Meravigliosissimo è per altro nella lunga vita e nelle lunghe avventure del nostro gran patriotta, lo spettacolo d’un uomo, che in mezzo a pericoli tanti e tanti disagi, seppe mantener ferma la disciplina tra i seguaci che ebbe; gente, per lo più, nuova al mestiere delle armi, e digiuna di ogni istruzione soldatesca, e d’animo e di costumi irrequieti e tutt’altro che adatti al regime durissimo che egli era solito prescrivere. Perché non solo tenere in freno la gente, ma averla affezionata e devota sino alla morte egli seppe, senza mai trascorrere ad alcuno di que’ violenti atti, cui trascorsero così di sovente Giovanni de’ Medici e il Ferruccio, come feci notare in altra parte del racconto. Che anzi, per quanto sia proverbio che più saldo è negli uomini il rispetto che incute la paura, che non quello che genera l’amore, egli conobbe in grado altissimo il segreto di cattivarsi e tenersi soggetti gli uomini con la benevolenza e con quell’ossequio che ispirano la virtù e l’aspetto d’una imperturbabile sicurezza dell’animo. Dinanzi a lui, quasi soggiogati dalla maestà e dalla dolcezza ineffabile dello sguardo, si piegarono a disciplina dura e a fatiche assidue e smisurate uomini incalliti nella professione del ribelle e giovani baldanzosi e sfrenati, che dalle officine e dalle piazze accorsero a formare quelle legioni dei Cacciatori delle Alpi, che nella nostra storia militare odierna gareggiano colle Bande Nere.

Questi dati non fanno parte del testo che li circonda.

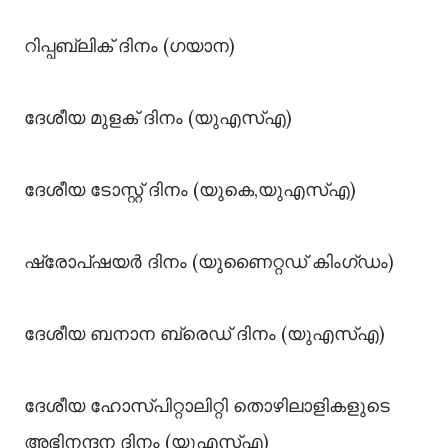
റിപ്പബ്ലിക് ദിനം (ഗയാന)
ദേശീയ മുളക് ദിനം (യുഎസ്എ)
ദേശീയ ടോസ്റ്റ് ദിനം (യുകെ,യുഎസ്എ)
ഷ്രോപ്ഷയർ ദിനം (യുണൈറ്റഡ് കിംഗ്ഡം)
ദേശീയ ബനാന ബ്രെഡ് ദിനം (യുഎസ്എ)
ദേശീയ ഹോസ്പിറ്റാലിറ്റി തൊഴിലാളികളുടെ
അഭിനന്ദന ദിനം (യുഎസ്എ)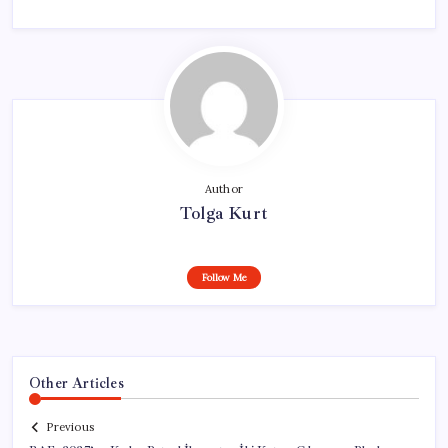
Author
Tolga Kurt
Follow Me
Other Articles
Previous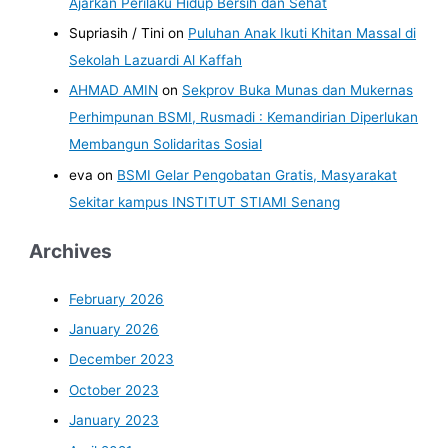
Ajarkan Perilaku Hidup Bersih dan Sehat
Supriasih / Tini
on
Puluhan Anak Ikuti Khitan Massal di
Sekolah Lazuardi Al Kaffah
AHMAD AMIN
on
Sekprov Buka Munas dan Mukernas
Perhimpunan BSMI, Rusmadi : Kemandirian Diperlukan
Membangun Solidaritas Sosial
eva
on
BSMI Gelar Pengobatan Gratis, Masyarakat
Sekitar kampus INSTITUT STIAMI Senang
Archives
February 2026
January 2026
December 2023
October 2023
January 2023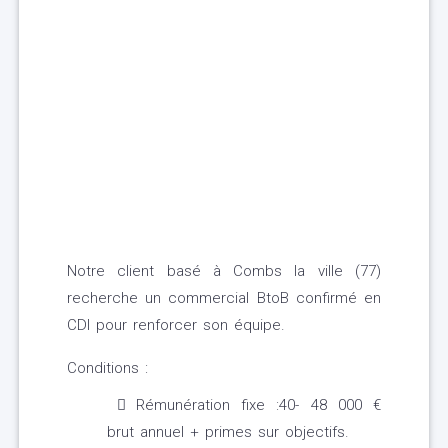
Notre client basé à Combs la ville (77)
recherche un commercial BtoB confirmé en
CDI pour renforcer son équipe.
Conditions :
Rémunération fixe :40- 48 000 €
brut annuel + primes sur objectifs.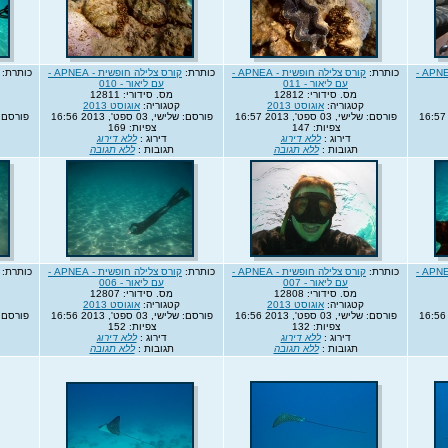
קורס צלילה חופשית - APNEA -
כותרת:
קורס צלילה חופשית - APNEA -
כותרת:
קורס צלילה חופשית - APNEA -
כותרת:
עם ליאור - 011
עם ליאור - 010
מס. סידורי: 12812
מס. סידורי: 12811
קטגוריה:
אוגוסט 2013
קטגוריה:
אוגוסט 2013
פורסם: שלישי, 03 ספט', 2013 16:57
פורסם: שלישי, 03 ספט', 2013 16:56
פורסם: שלישי, 3
צפיות: 147
צפיות: 169
דירוג :
ללא דירוג
דירוג :
ללא דירוג
תגובות :
ללא תגובה
תגובות :
ללא תגובה
קורס צלילה חופשית - APNEA -
כותרת:
קורס צלילה חופשית - APNEA -
כותרת:
קורס צלילה חופשית - APNEA -
כותרת:
עם ליאור - 007
עם ליאור - 006
מס. סידורי: 12808
מס. סידורי: 12807
קטגוריה:
אוגוסט 2013
קטגוריה:
אוגוסט 2013
פורסם: שלישי, 03 ספט', 2013 16:56
פורסם: שלישי, 03 ספט', 2013 16:56
פורסם: שלישי, 3
צפיות: 132
צפיות: 152
דירוג :
ללא דירוג
דירוג :
ללא דירוג
תגובות :
ללא תגובה
תגובות :
ללא תגובה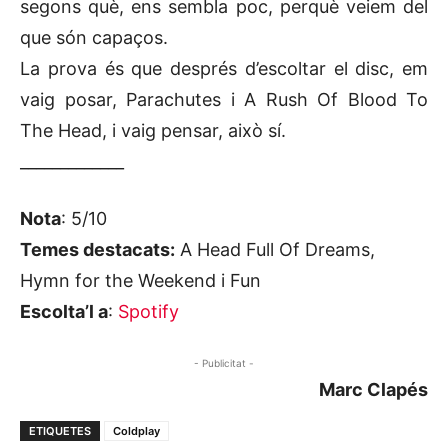
segons què, ens sembla poc, perquè veiem del
que són capaços.
La prova és que després d’escoltar el disc, em
vaig posar, Parachutes i A Rush Of Blood To
The Head, i vaig pensar, això sí.
_____________
Nota
: 5/10
Temes destacats:
A Head Full Of Dreams,
Hymn for the Weekend i Fun
Escolta’l a
:
Spotify
- Publicitat -
Marc Clapés
ETIQUETES
Coldplay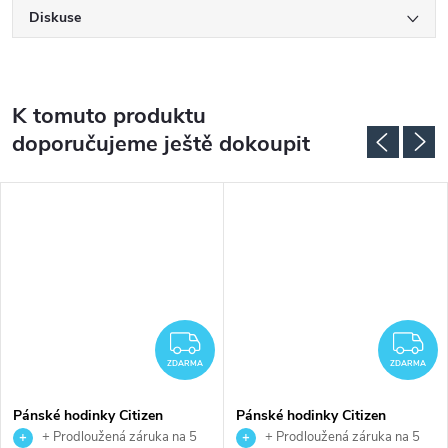
Diskuse
K tomuto produktu
doporučujeme ještě dokoupit
DARMA
ZDARMA
Z
ZDARMA
ZDARMA
Pánské hodinky Citizen
Pánské hodinky Citizen
AT8020-54L
CB0270-87L
+ Prodloužená záruka na 5
+ Prodloužená záruka na 5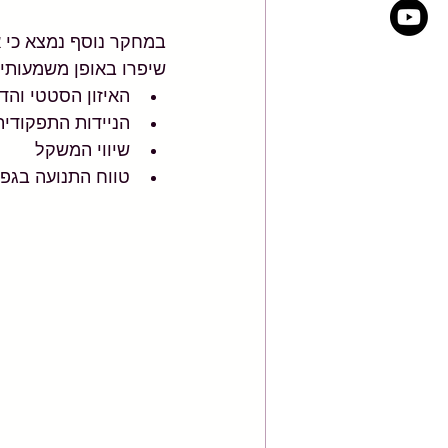
שיפרו באופן משמעותי 
האיזון הסטטי והד
הניידות התפקודית
שיווי המשקל
טווח התנועה בגפי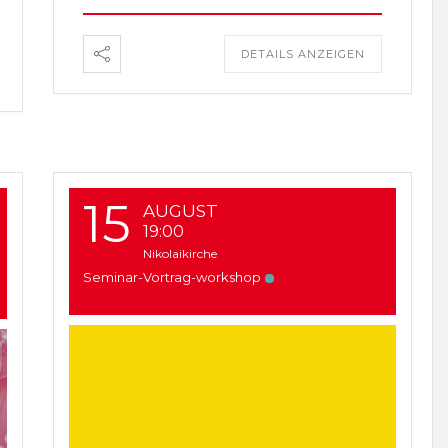
DETAILS ANZEIGEN
15
AUGUST
19:00
Nikolaikirche
Seminar-Vortrag-workshop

Dalla sua bocca, i volontari italiani udirono volentieri promettersi marce faticose, veglie, combattimenti senza riposo, e fame e sete e quant’altro c’è di più aspro nella guerra, e trovarono mantenute puntualmente le promesse, senza muovere un lamento. Nessuno potrebbe dire d’aver mai veduto Giuseppe Garibaldi costringere i suoi soldati all’obbedienza colla minaccia, non che colla forza; nessuno ha mai udito la voce di quell’uomo suonar terribile, all’infuori dei momenti in cui parve emular la tromba nell’incitare all’assalto. La fama universale di giustizia e d’onestà e di bontà che formava aureola intorno a quella testa di lione, il lampo di quegli occhi, il suono di quella parola, sempre calma e solenne bastavano a rendere sommessi i protervi, docili gli irrequieti, coraggiosi i pusilli. Era in quell’uomo, così sereno, così semplice nella espressione, nel costume e nell’abito, un non so che di maestoso e di simpatico e d’incantevole ad un tempo, che, udendolo, si tremava dinanzi ad esso e ci si sentiva trascinati a volergli bene, e a correre giulivi alla morte, dinanzi ai suoi sguardi, come se bello avesse ad essere e divino il cadere, guardati ed ammirati da lui.